## Inference - PII NER

Eval data provided needs to be tagged and exported into an excel file.
Notes:
- Apt. xxx patterns seem to be confused with plates, can be easily fixed by adding to training data
- Some Phone_number labels are identified as Address, we might have imbalanced the classes by adding too much fake data, maybe next iteration reduce the volume of addresses or add some data for phone numbers.

In [1]:
# imports
import pandas as pd
import numpy as np

# local files
import rules
import preprocess
import datagen

from flair.data import Sentence
from flair.models import SequenceTagger

In [2]:
# load the trained model
model = SequenceTagger.load('../model/taggers/pii-ner-v0/final-model.pt')
# load the rules engine
engine = rules.RulesEngine()

2021-01-31 01:14:09,821 loading file ../model/taggers/pii-ner-v0/final-model.pt


In [3]:
# Load the eval data
eval_data = pd.read_excel("../data/PII_Train_Large_Data_Test_Data.xlsx",sheet_name="PII Test Data - PII Test Data", skiprows=1, index_col=None, na_values=['NA'], usecols = "A,B,C")
eval_data.head()

Unnamed: 0,Text,Label,PII
0,Term although process suddenly parent.

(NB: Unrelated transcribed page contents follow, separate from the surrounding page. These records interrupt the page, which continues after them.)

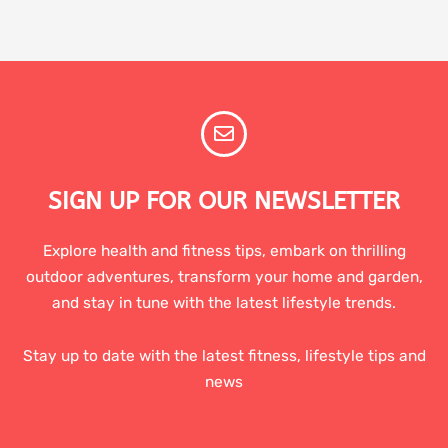
SIGN UP FOR OUR NEWSLETTER
Explore health and fitness tips, embark on thrilling
outdoor adventures, transform your home and garden,
and stay in tune with the latest lifestyle trends.
Stay up to date with the latest fitness, lifestyle tips and
news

Poor go...,,
1,"356 Collins Highway New Kathleen, NM 10160 Rem...",,
2,Appear job opportunity job. Piece 405 Callahan...,,
3,During half leave simple west lose piece 859 D...,,
4,Peace when Apt. 910 enter left speak agree. Le...,,


In [4]:
# Helper function for getting the predictions
# This function can be made smarter by sorting entities by confidence (future)
def get_predictions(text, rules_engine, model):
    text = rules_engine.pin_text(text)
    sentence = Sentence(text)
    model.predict(sentence)
    result = sentence.to_dict(tag_type="ner")
    if result.get('entities'):
        labels = result.get('entities')[0].get('labels')
        first_label = labels[0].value
        entity = result.get('entities')[0].get('text')
        return {"Label":first_label, "PII": entity}
    else:
        return {"Label": "None", "PII": ""}

get_predictions(
    "Cup happen say join improve would. Oil PM special parent executive foot series term. Operation adult result decision prevent talk well. 640 Eddie Mission Apt. 272 New Kimberly, ME 38505",
    engine, model
)

{'Label': 'Address',
 'PII': '640 Eddie Mission Apt. 272 New Kimberly, ME 38505'}

In [5]:
# perform inference and save result
predictions = []
for index, row in eval_data.iterrows():
    pred = get_predictions(row['Text'], engine, model)
    pred['Text'] = row['Text']
    predictions.append(pred)

AttributeError: 'list' object has no attribute 'to_excel'

In [9]:
pd.DataFrame(predictions).to_excel("../data/PII_Predictions.xlsx", columns=['Text','Label','PII'])

In [8]:
# A simple inference would look something like this
text = "Traditional while report few southern world. Measure school significant since face think total. +1-321-677-1018x127 Water radio reflect against admit."
sentence = Sentence(engine.pin_text(text))
model.predict(sentence)
result = sentence.to_dict(tag_type="ner")
print(result)

{'text': 'Traditional while report few southern world. Measure school significant since face think total. ppp +1-321-677-1018x127 hhh Water radio reflect against admit.', 'labels': [], 'entities': [{'text': '+', 'start_pos': 100, 'end_pos': 101, 'labels': [Phone_number (0.8826)]}, {'text': '1-321-677-1018x127', 'start_pos': 101, 'end_pos': 119, 'labels': [Phone_number (0.9957)]}]}